TASK STATEMENT: Could you please retype the records exactly, minus their pictures?

DATA EXTRACTS:
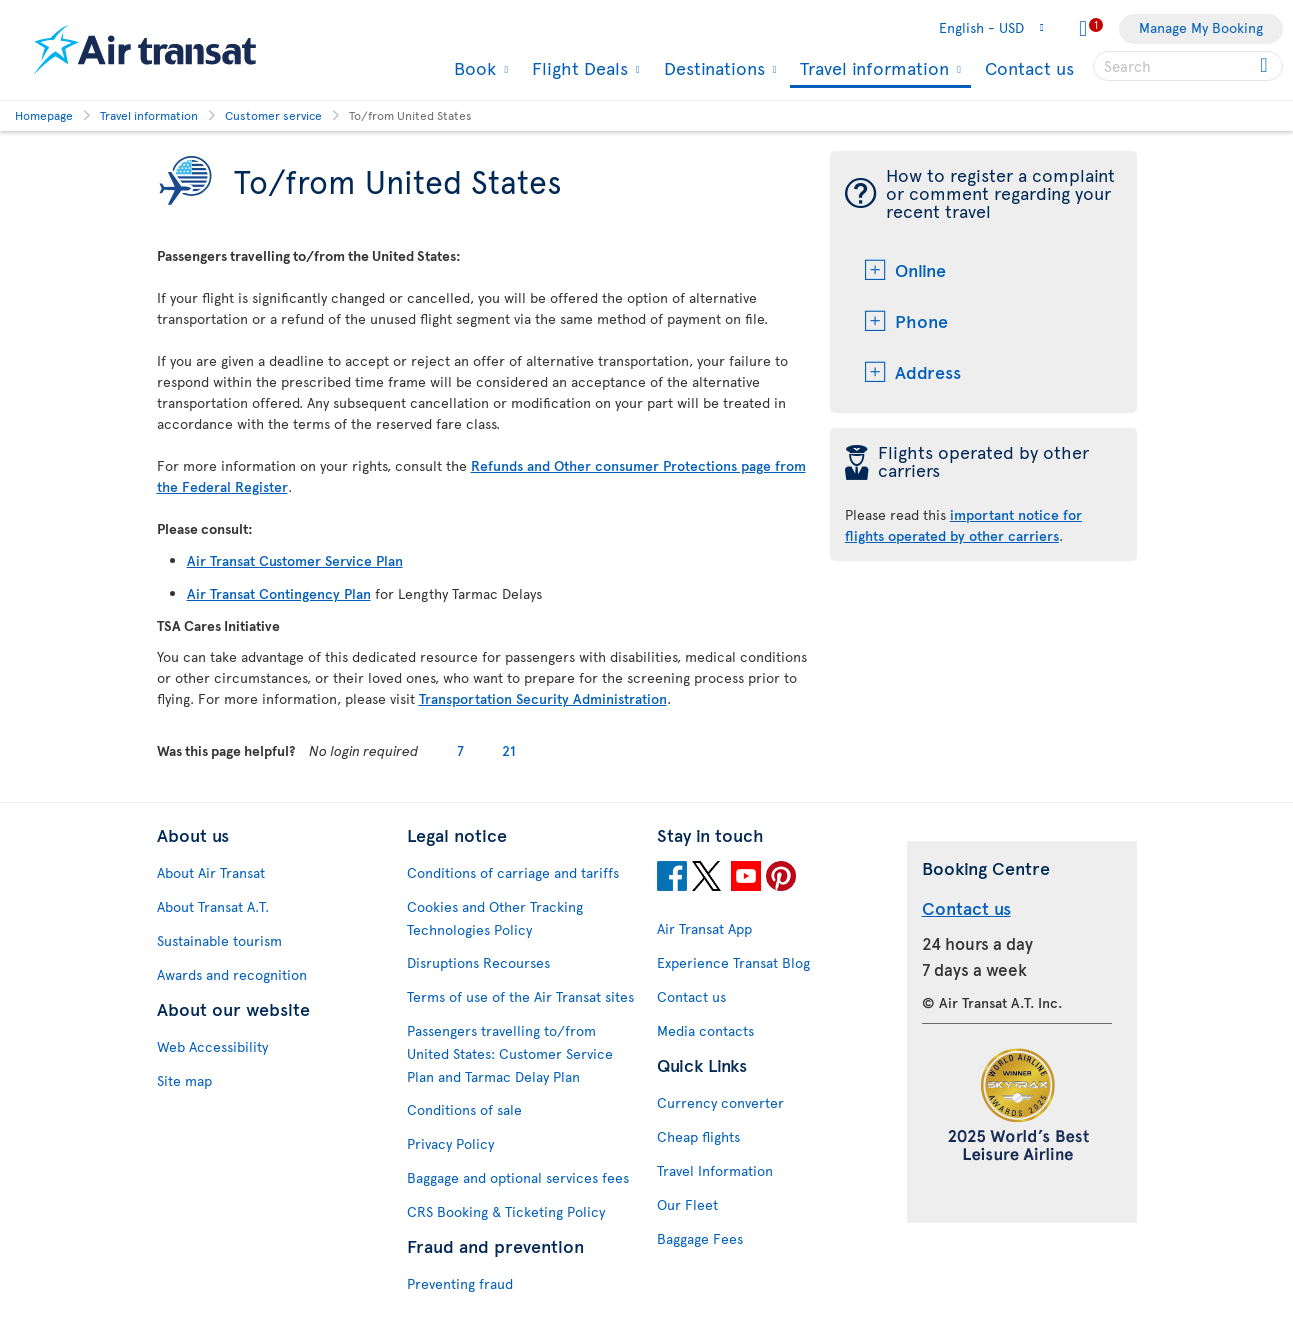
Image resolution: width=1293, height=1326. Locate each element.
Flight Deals (577, 68)
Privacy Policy (450, 1143)
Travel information (872, 69)
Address (928, 371)
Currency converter (720, 1102)
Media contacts (705, 1030)
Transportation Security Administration (543, 698)
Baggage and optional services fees (518, 1177)
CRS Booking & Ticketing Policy (506, 1211)
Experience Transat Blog (733, 962)
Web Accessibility (212, 1046)
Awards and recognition (232, 974)
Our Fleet (687, 1204)
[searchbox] (1188, 66)
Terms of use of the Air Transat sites (520, 996)
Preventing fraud (460, 1283)
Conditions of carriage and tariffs (513, 872)
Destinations (712, 68)
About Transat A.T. (213, 906)
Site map (184, 1080)
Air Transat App (704, 928)
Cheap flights (698, 1136)
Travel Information (715, 1170)
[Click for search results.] (1265, 66)
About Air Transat (211, 872)
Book (472, 68)
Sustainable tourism (219, 940)
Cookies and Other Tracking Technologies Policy (495, 918)
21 (509, 750)
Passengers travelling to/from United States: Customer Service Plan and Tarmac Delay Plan (510, 1053)
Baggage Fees (700, 1238)
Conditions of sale (464, 1109)
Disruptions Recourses (478, 962)
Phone (921, 320)
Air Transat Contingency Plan (279, 593)
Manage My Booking (1201, 27)
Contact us (1029, 67)
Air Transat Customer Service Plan (295, 560)
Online (920, 269)
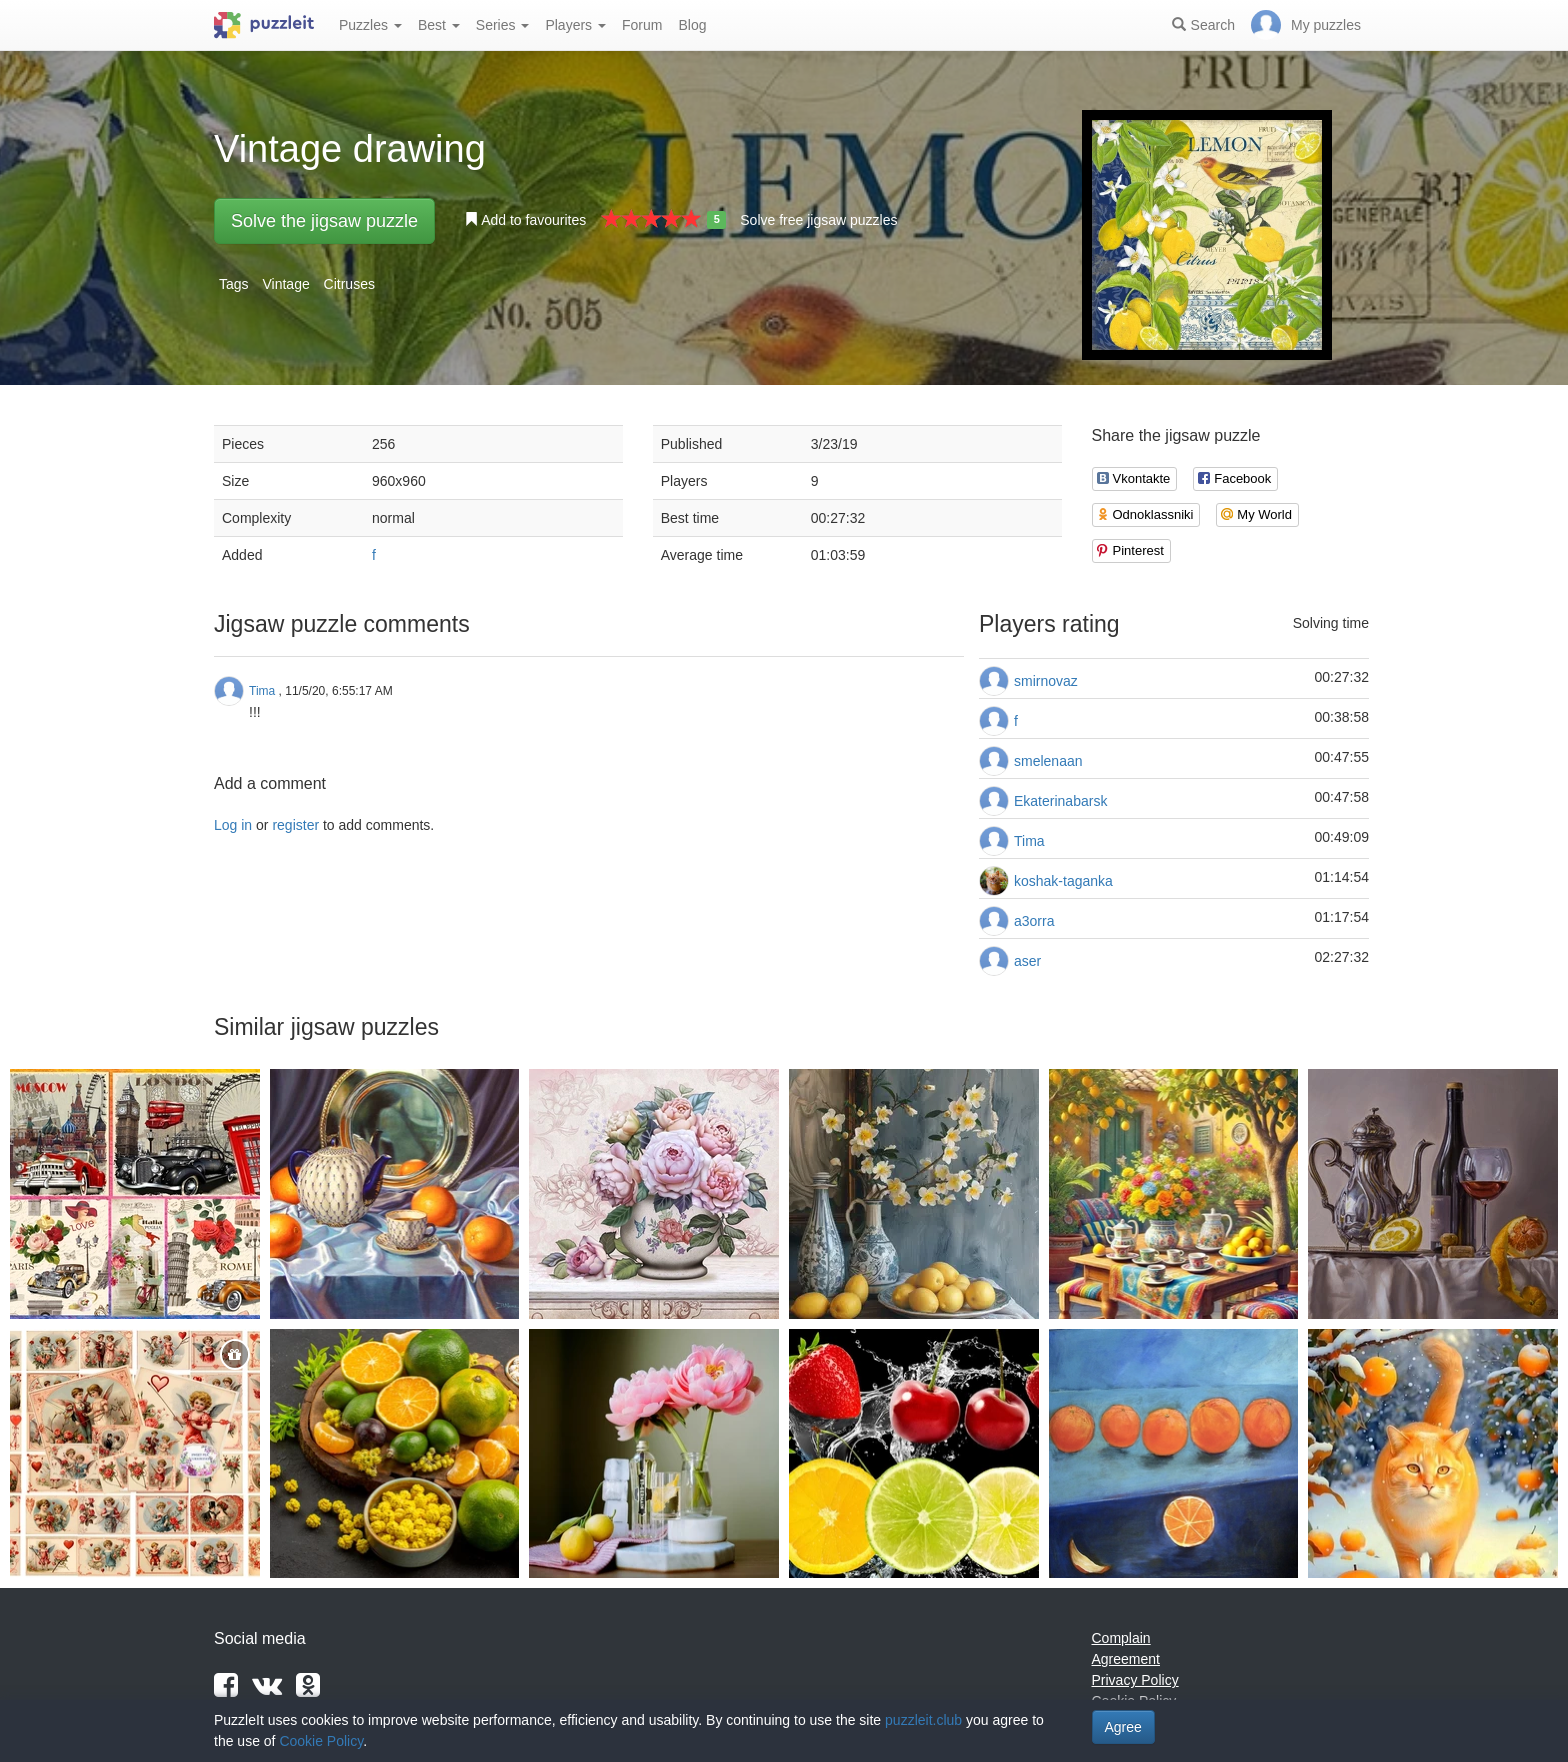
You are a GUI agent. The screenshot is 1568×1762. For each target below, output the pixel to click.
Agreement (1126, 1659)
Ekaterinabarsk (1060, 801)
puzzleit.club (923, 1720)
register (295, 825)
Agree (1123, 1727)
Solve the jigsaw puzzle (324, 221)
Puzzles (370, 25)
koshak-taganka (1063, 881)
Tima (1029, 841)
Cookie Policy (321, 1741)
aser (1027, 961)
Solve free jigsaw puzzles (818, 220)
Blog (692, 25)
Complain (1121, 1638)
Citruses (349, 284)
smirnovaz (1046, 681)
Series (503, 25)
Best (439, 25)
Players (575, 25)
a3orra (1034, 921)
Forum (642, 25)
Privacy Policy (1135, 1680)
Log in (233, 825)
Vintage (285, 284)
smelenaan (1048, 761)
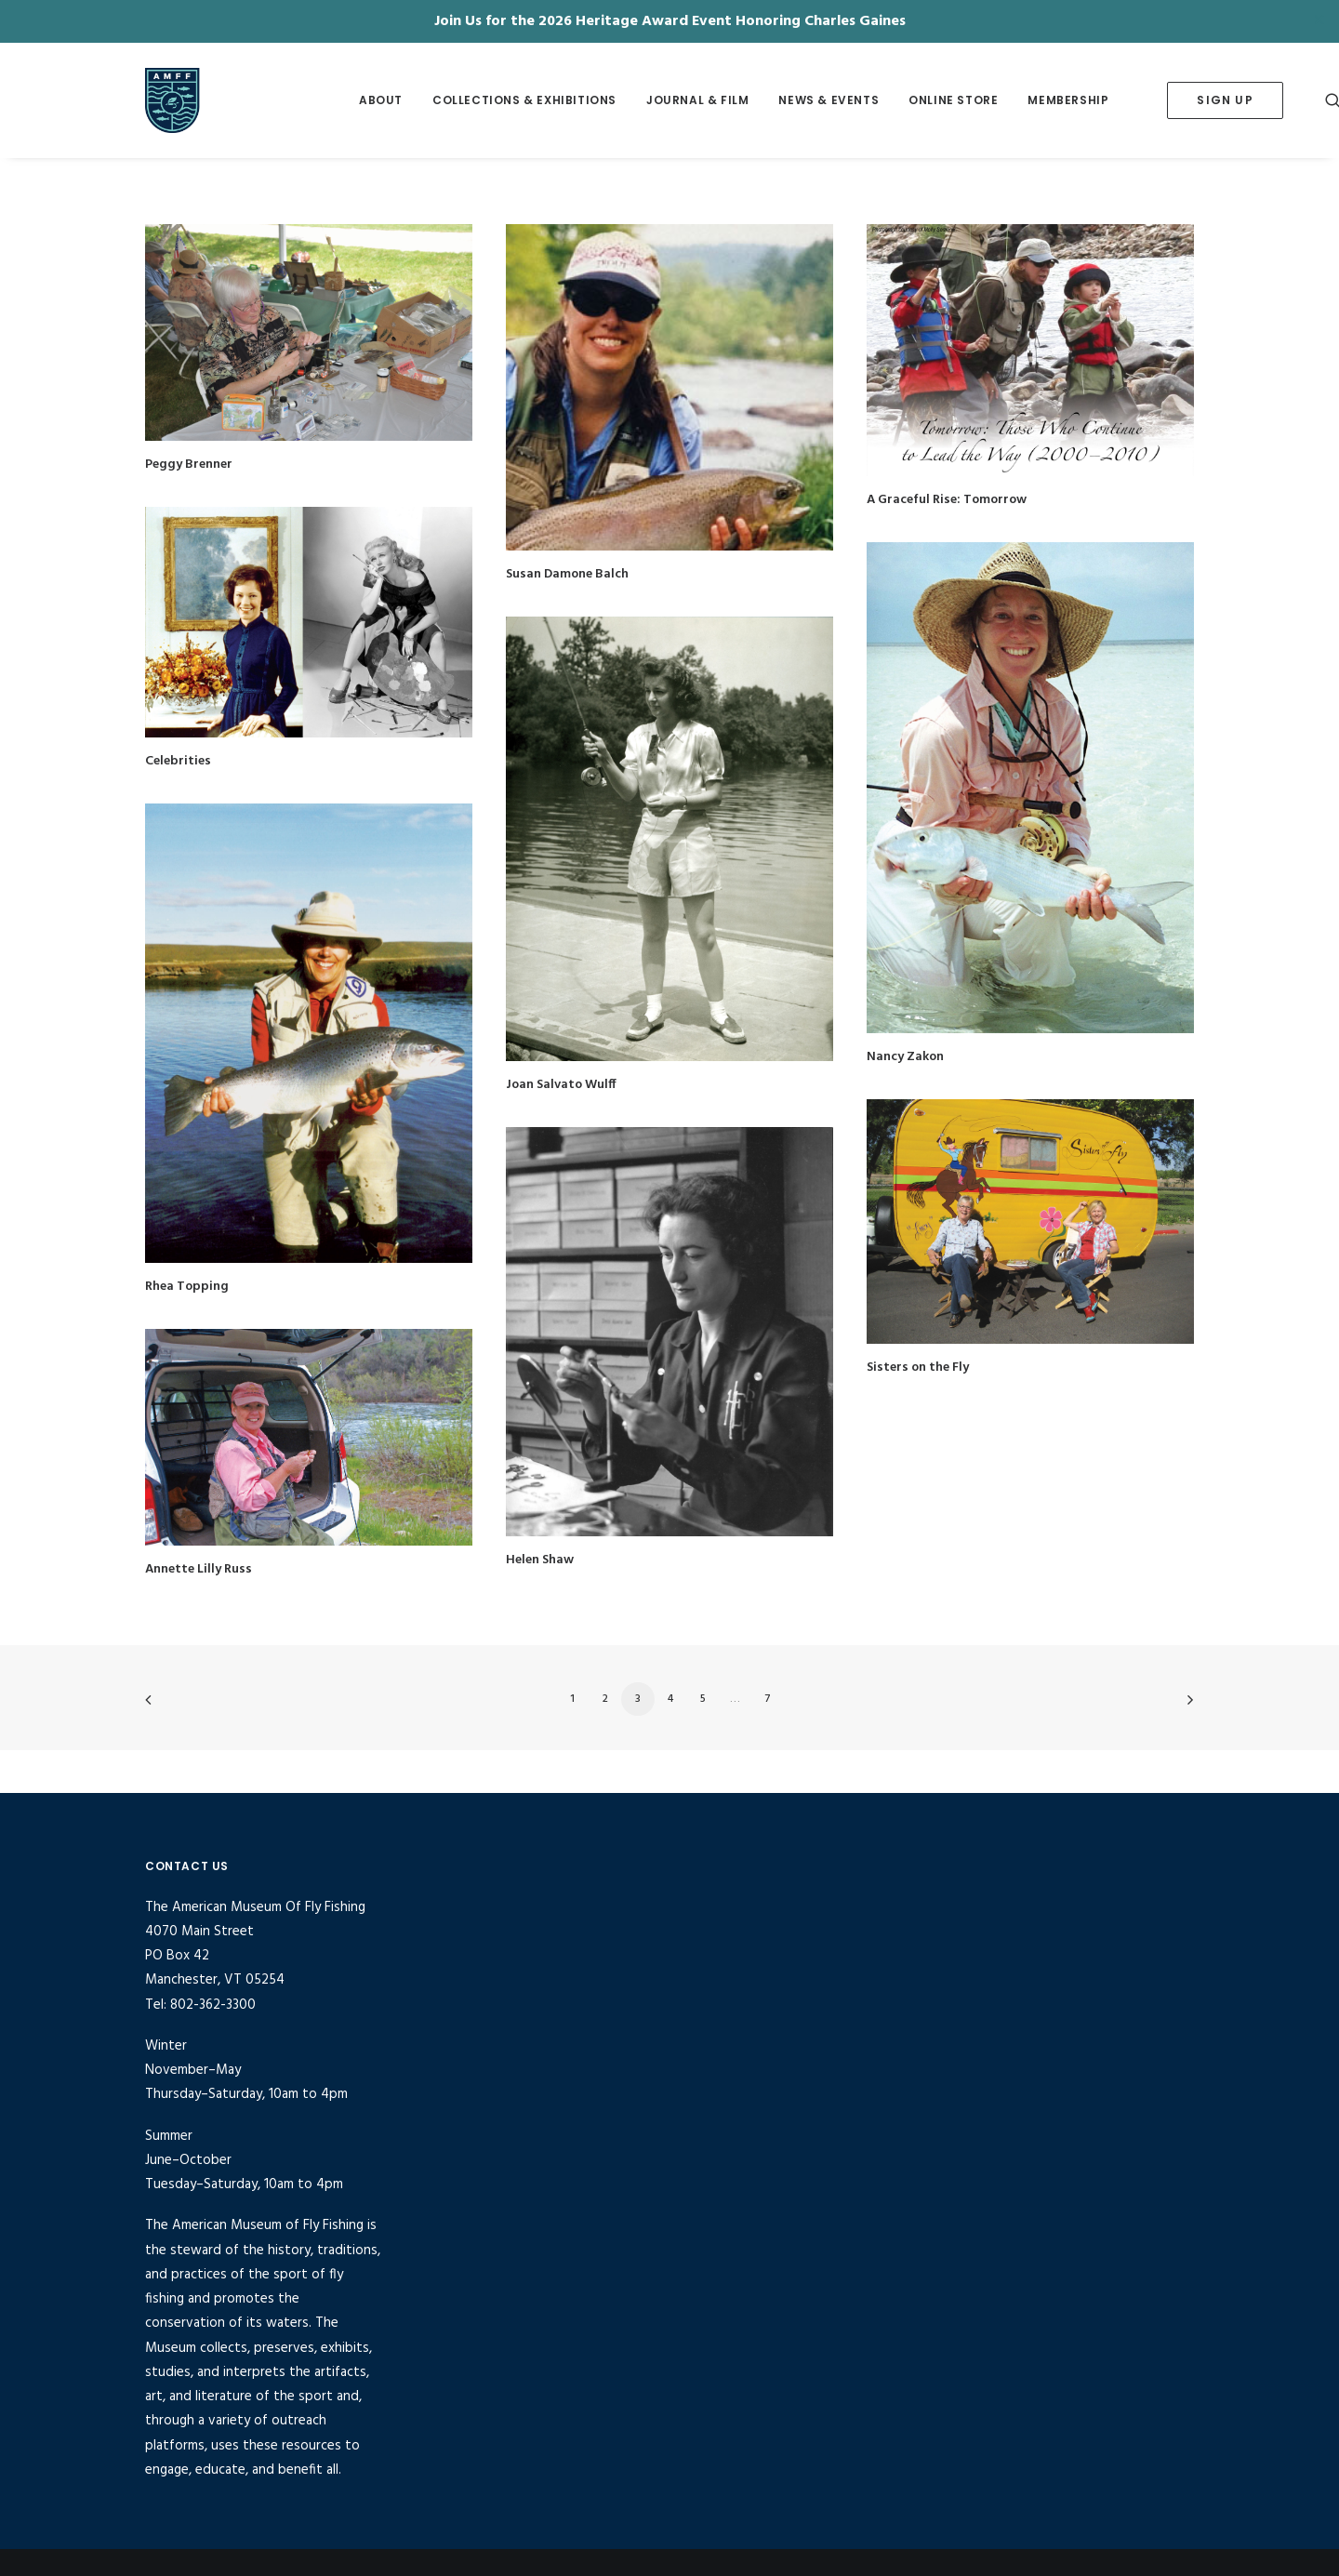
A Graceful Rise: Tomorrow (947, 500)
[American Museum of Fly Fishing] (222, 100)
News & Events (828, 100)
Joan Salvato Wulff (561, 1084)
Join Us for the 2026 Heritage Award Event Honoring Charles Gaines (670, 21)
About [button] (381, 100)
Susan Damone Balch (567, 574)
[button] (308, 332)
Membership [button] (1067, 100)
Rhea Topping (187, 1286)
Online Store (953, 100)
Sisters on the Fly (918, 1367)
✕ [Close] (1319, 21)
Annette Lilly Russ (198, 1569)
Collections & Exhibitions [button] (524, 100)
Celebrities (178, 761)
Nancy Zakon (905, 1057)
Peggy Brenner (188, 464)
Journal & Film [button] (697, 100)
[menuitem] (381, 100)
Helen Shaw (540, 1560)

ANSWER SECTION:
Image resolution: width=1293, height=1326. Locate each element.
Flight Deals (577, 68)
Privacy Policy (450, 1143)
Travel information (872, 69)
Address (928, 371)
Currency converter (720, 1102)
Media contacts (705, 1030)
Transportation Security Administration (543, 698)
Baggage and optional services fees (518, 1177)
CRS Booking & Ticketing Policy (506, 1211)
Experience Transat Blog (733, 962)
Web Accessibility (212, 1046)
Awards and recognition (232, 974)
Our Fleet (687, 1204)
[searchbox] (1188, 66)
Terms of use of the Air Transat sites (520, 996)
Preventing fraud (460, 1283)
Conditions of carriage and tariffs (513, 872)
Destinations (712, 68)
About Transat A.T. (213, 906)
Site map (184, 1080)
Air Transat App (704, 928)
Cheap flights (698, 1136)
Travel Information (715, 1170)
[Click for search results.] (1265, 66)
About Air Transat (211, 872)
Book (472, 68)
Sustainable tourism (219, 940)
Cookies and Other Tracking Technologies Policy (495, 918)
21 (509, 750)
Passengers travelling to/from United States: Customer Service Plan and Tarmac Delay Plan (510, 1053)
Baggage Fees (700, 1238)
Conditions of sale (464, 1109)
Disruptions Recourses (478, 962)
Phone (921, 320)
Air Transat Contingency Plan (279, 593)
Manage My Booking (1201, 27)
Contact us (1029, 67)
Air Transat Customer Service Plan (295, 560)
Online (920, 269)
You are a GUI agent. The screenshot is 1568×1762. For each target below, output the pixel to click.
Agreement (1126, 1659)
Ekaterinabarsk (1060, 801)
puzzleit.club (923, 1720)
register (295, 825)
Agree (1123, 1727)
Solve the jigsaw puzzle (324, 221)
Puzzles (370, 25)
koshak-taganka (1063, 881)
Tima (1029, 841)
Cookie Policy (321, 1741)
aser (1027, 961)
Solve free jigsaw puzzles (818, 220)
Blog (692, 25)
Complain (1121, 1638)
Citruses (349, 284)
smirnovaz (1046, 681)
Series (503, 25)
Best (439, 25)
Players (575, 25)
a3orra (1034, 921)
Forum (642, 25)
Privacy Policy (1135, 1680)
Log in (233, 825)
Vintage (285, 284)
smelenaan (1048, 761)
A Graceful Rise: Tomorrow (947, 500)
[American Museum of Fly Fishing] (222, 100)
News & Events (828, 100)
Joan Salvato Wulff (561, 1084)
Join Us for the 2026 Heritage Award Event Honoring Charles Gaines (670, 21)
About [button] (381, 100)
Susan Damone Balch (567, 574)
[button] (308, 332)
Membership [button] (1067, 100)
Rhea Topping (187, 1286)
Online Store (953, 100)
Sisters on the Fly (918, 1367)
✕ [Close] (1319, 21)
Annette Lilly Russ (198, 1569)
Collections & Exhibitions [button] (524, 100)
Celebrities (178, 761)
Nancy Zakon (905, 1057)
Peggy Brenner (188, 464)
Journal & Film [button] (697, 100)
[menuitem] (381, 100)
Helen Shaw (540, 1560)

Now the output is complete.